March 2, 2009—The products we avail of on a regular basis, whether clothes or coffee, furniture or chocolate, all have stories behind them. Stories that would, perhaps, influence our choices as consumers if we made the effort to find them out. For example, producers of these items are often the poorest people in the world, and many are not being paid fairly for what they provide.
Fair trade is about making sure that farmers, artisans and other producers in poor countries receive a fair price for their products, but it is not only that. It is also about ensuring decent working conditions, helping communities build capacity to create local sustainability, and maintaining social and environmental standards in the production process.

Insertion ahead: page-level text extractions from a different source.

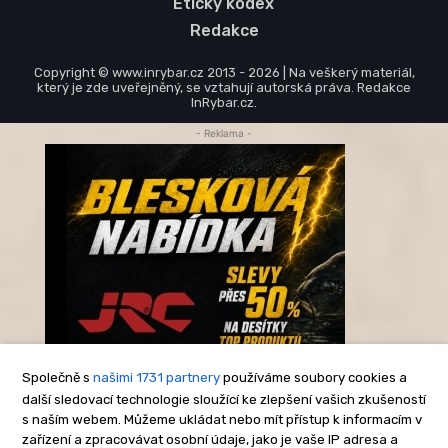
Etický kodex
Redakce
Copyright © www.inrybar.cz 2013 - 2026 | Na veškerý materiál,
který je zde uveřejněný, se vztahují autorská práva. Redakce
InRybar.cz.
- Reklama -
Společně s
našimi 1731 partnery
používáme soubory cookies a
další sledovací technologie sloužící ke zlepšení vašich zkušeností
s naším webem. Můžeme ukládat nebo mít přístup k informacím v
-Reklama-
zařízení a zpracovávat osobní údaje, jako je vaše IP adresa a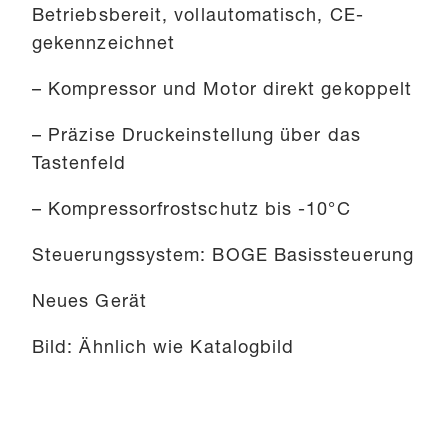
Betriebsbereit, vollautomatisch, CE-
gekennzeichnet
– Kompressor und Motor direkt gekoppelt
– Präzise Druckeinstellung über das
Tastenfeld
– Kompressorfrostschutz bis -10°C
Steuerungssystem: BOGE Basissteuerung
Neues Gerät
Bild: Ähnlich wie Katalogbild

According the Fair Trade Federation, the 9 Principles of fair trade are:
- Creating opportunities for economically and socially marginalized producers
- Developing transparent and accountable relationships
- Building capacity
- Promoting fair trade
- Paying promptly and fairly
- Supporting safe and empowering working conditions
- Ensuring the rights of children
- Cultivating environmental stewardship
- Respecting cultural identity

Trading Ideas: Carmen Iezzi, Executive Director of the Fair Trade Federation,
opens up on
why consumers should be nosier, why chocolate is often more bitter than sweet, and how we all have more power than we realize.
Traditionally, the lion's share of the profits from these goods goes to big companies, and the poorest are marginalized. The fair trade movement calls for companies to pay fair prices to those who make and grow the things we buy. This can make a huge difference toward better wealth distribution. Buying fair trade products is a very powerful way that we, as consumers, can help reduce poverty in the developing world.
The fair trade movement has gained a lot of momentum over the last decade. Even though fairly traded agricultural products still represent a very tiny percentage of world agricultural trade (around 0.1%), fair trade sales have been growing more than 20% every year since 2000. Fair trade is moving out of niche markets and into mainstream distribution channels, and is increasingly being recognized by consumers, public authorities and private companies as a tool for social sustainability.